Seminar: AI for High-Performance Climate in The Age of Computation by Prof. Torsten Hoefler

09 Jan 2025 10.30 AM - 11.30 AM LT 14 Current Students, Industry/Academic Partners, Public

Abstract: In the Age of Computation, traditional machine learning models are beginning to encounter data limitations. To address this, we are leveraging synthetic data and interacting agents to develop next-generation systems. This talk will illustrate how these advancements can revolutionize climate science. We will present an example from the recent Earth Virtualization Engines meeting in Berlin, where 140 scientists set the ambitious goal of achieving global 1km resolution simulations. However, we will demonstrate that the computational demands for such high-resolution simulations are currently unfeasible. By exploring the entire pipeline of weather and climate research, we will outline innovative solutions at each stage. For data assimilation, we propose the use of diffusion models inspired by image infilling techniques.
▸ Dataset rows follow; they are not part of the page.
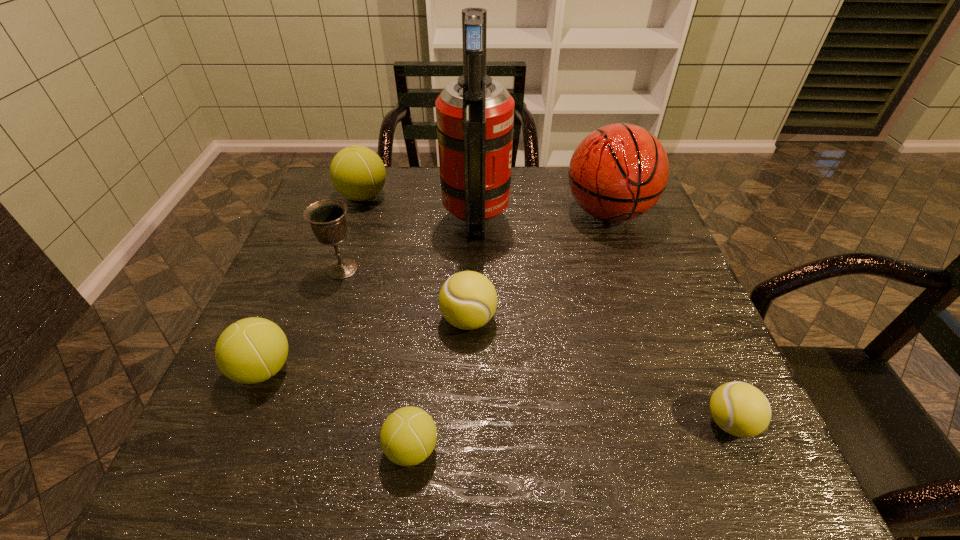 I want to click on object that is at the far right corner, so click(618, 172).

The width and height of the screenshot is (960, 540). In order to click on object situated at the near right corner in this screenshot , I will do `click(740, 409)`.

Locate an element on the screen. free space at the far edge is located at coordinates (524, 201).

Locate an element on the screen. The image size is (960, 540). free space at the left edge is located at coordinates (307, 392).

At what (x,y) coordinates should I click in order to perform the action: click on blank space at the right edge of the desktop. Please return your answer as a coordinate pair (x, y). The image size is (960, 540). Looking at the image, I should click on (636, 298).

This screenshot has width=960, height=540. In order to click on vacant space at the near right corner in this screenshot , I will do `click(714, 481)`.

What are the coordinates of `vacant space that's between the smaller yellow tennis ball and the second farthest green tennis ball` in the screenshot? It's located at (496, 396).

Locate an element on the screen. free spot between the second farthest green tennis ball and the smallest green tennis ball is located at coordinates (338, 409).

This screenshot has height=540, width=960. Identify the location of free area in between the second tallest object and the chalice. (475, 241).

Image resolution: width=960 pixels, height=540 pixels. In order to click on free spot between the third nearest tennis ball and the rightmost tennis ball in this screenshot , I will do `click(496, 396)`. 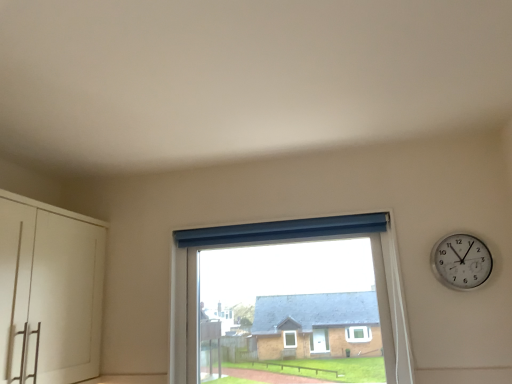 Question: Can silver metallic wall clock at upper right be found inside transparent glass window at center?

Choices:
 (A) no
 (B) yes

Answer: (A)

Question: From a real-world perspective, is transparent glass window at center beneath silver metallic wall clock at upper right?

Choices:
 (A) no
 (B) yes

Answer: (B)

Question: From a real-world perspective, does transparent glass window at center stand above silver metallic wall clock at upper right?

Choices:
 (A) yes
 (B) no

Answer: (B)

Question: Is transparent glass window at center located outside silver metallic wall clock at upper right?

Choices:
 (A) no
 (B) yes

Answer: (B)

Question: Does transparent glass window at center have a lesser height compared to silver metallic wall clock at upper right?

Choices:
 (A) no
 (B) yes

Answer: (A)

Question: Considering the relative sizes of transparent glass window at center and silver metallic wall clock at upper right in the image provided, is transparent glass window at center bigger than silver metallic wall clock at upper right?

Choices:
 (A) yes
 (B) no

Answer: (A)

Question: Considering the relative sizes of white matte cabinet at left and transparent glass window at center in the image provided, is white matte cabinet at left shorter than transparent glass window at center?

Choices:
 (A) yes
 (B) no

Answer: (B)

Question: From a real-world perspective, is white matte cabinet at left on transparent glass window at center?

Choices:
 (A) no
 (B) yes

Answer: (B)

Question: Is white matte cabinet at left facing away from transparent glass window at center?

Choices:
 (A) yes
 (B) no

Answer: (B)

Question: Does white matte cabinet at left have a larger size compared to transparent glass window at center?

Choices:
 (A) no
 (B) yes

Answer: (B)

Question: Does white matte cabinet at left contain transparent glass window at center?

Choices:
 (A) yes
 (B) no

Answer: (B)

Question: Can you confirm if white matte cabinet at left is positioned to the right of transparent glass window at center?

Choices:
 (A) yes
 (B) no

Answer: (B)

Question: Would you consider silver metallic wall clock at upper right to be distant from white matte cabinet at left?

Choices:
 (A) no
 (B) yes

Answer: (B) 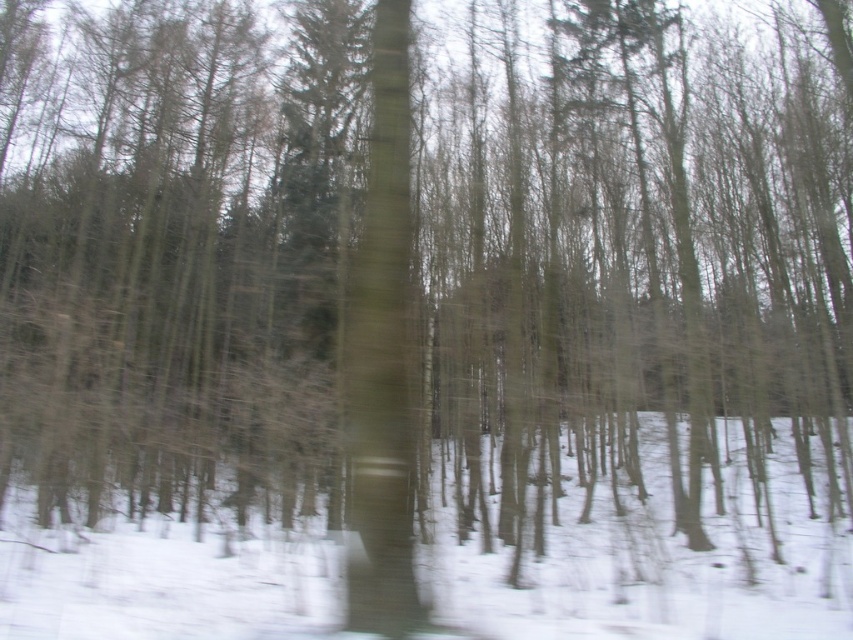 Between point (270, 576) and point (380, 32), which one is positioned behind?

The point (270, 576) is more distant.

Identify the location of white powdery snow at center. The image size is (853, 640). (653, 556).

Locate an element on the screen. white powdery snow at center is located at coordinates (653, 556). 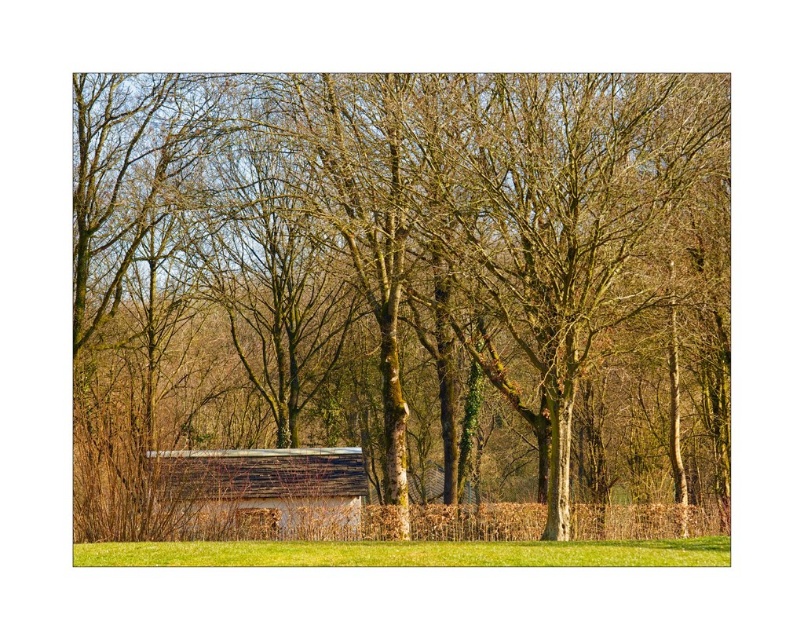 You are standing in the rural scene and want to walk towards the small structure behind the grassy area. Which direction should you move relative to the brown bark tree at center?

The brown bark tree at center is located at point [402,305], so you should move behind the brown bark tree at center towards the structure.

You are planning to set up a picnic blanket in the green grass at lower center. Considering the space available, will the wooden hut at center interfere with your setup?

The wooden hut at center might be wider than green grass at lower center, so it could potentially block part of the grass area, making it necessary to adjust the picnic setup accordingly. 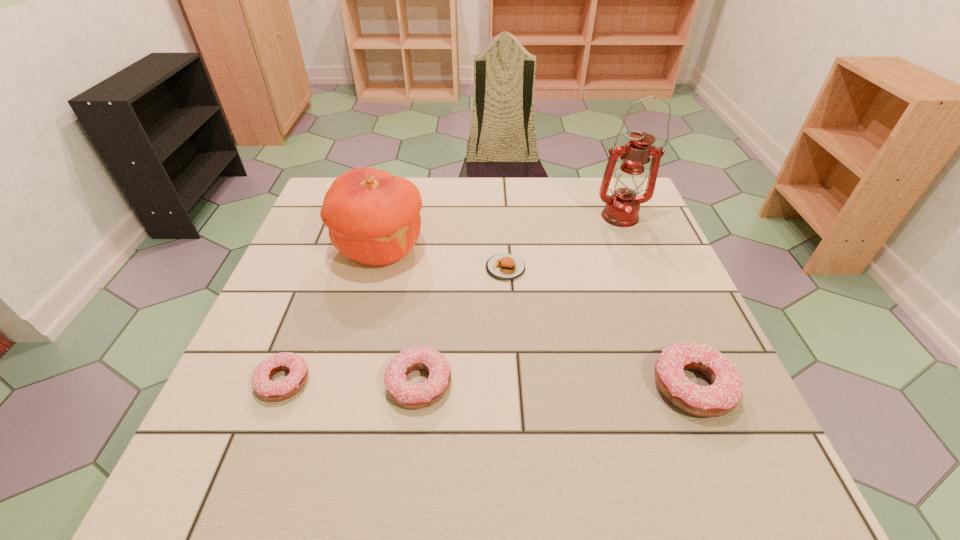 You are a GUI agent. You are given a task and a screenshot of the screen. Output one action in this format:
    pyautogui.click(x=<x>, y=<y>)
    Task: Click on the vacant space located 0.360m on the back of the third tallest object
    
    Given the screenshot: What is the action you would take?
    pyautogui.click(x=635, y=243)

Locate an element on the screen. vacant space located 0.130m on the back of the tallest object is located at coordinates [x=606, y=183].

Where is `vacant space located on the right of the pumpkin`? The width and height of the screenshot is (960, 540). vacant space located on the right of the pumpkin is located at coordinates [x=547, y=248].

In the simulation phase, we recommend combining traditional dataflow optimizations from the original Fortran code with AI techniques, utilizing our Data Centric Parallel Computing framework (DaCe) to replace certain simulation components. Additionally, we will question whether AI could eventually fully replace traditional simulations, highlighting the limitations of current methods and inspiring future research to overcome these challenges. In the post-processing stage, we will showcase how neural compression can be employed to store and analyse petabytes of climate data efficiently. Through various use-cases and studies, we will also address potential pitfalls in lossy data compression and propose solutions. Ultimately, this presentation will demonstrate how AI, integrated with existing simulation methods, can surpass current computational limitations, driving forward the field of climate science.

 

Bio: Prof. Torsten Hoefler is a Professor of Computer Science at ETH Zurich and the Chief Architect for Machine Learning at the Swiss National Supercomputing Centre. Prof. Hoefler is one of the world’s leading scientists in the field of high-performance computing, who is recognised for his foundational contributions to HPC and the application of HPC techniques to machine learning. Prof Hoefler is an ACM Fellow, IEEE Fellow, and Member of Academia Europaea. He received the ACM Gordon Bell Prize in 2019, was the first recipient of the ISC Jack Dongarra Award in 2023, and was awarded Max Planck-Humboldt Medal (the most prestigious German award to internationally outstanding mid-career scientists) in 2024. He has more than 300 papers in peer-reviewed international conferences and journals, numerous awards for best paper at top conferences (ACM, IEEE), and has a h-index of 76 (on Google Scholar).

 

Prof Hoefler’s research aims at understanding the performance of parallel computing systems ranging from parallel computer architecture through parallel programming to parallel algorithms. He is also active in the application areas of Weather and Climate simulations as well as Machine Learning with a focus on Distributed Deep Learning. Prof Hoefler is making invaluable contributions towards efforts to harness AI and high-performance compute for scientific research, and applications in areas such as weather simulation, healthcare, and the optimisation of algorithms for green computing.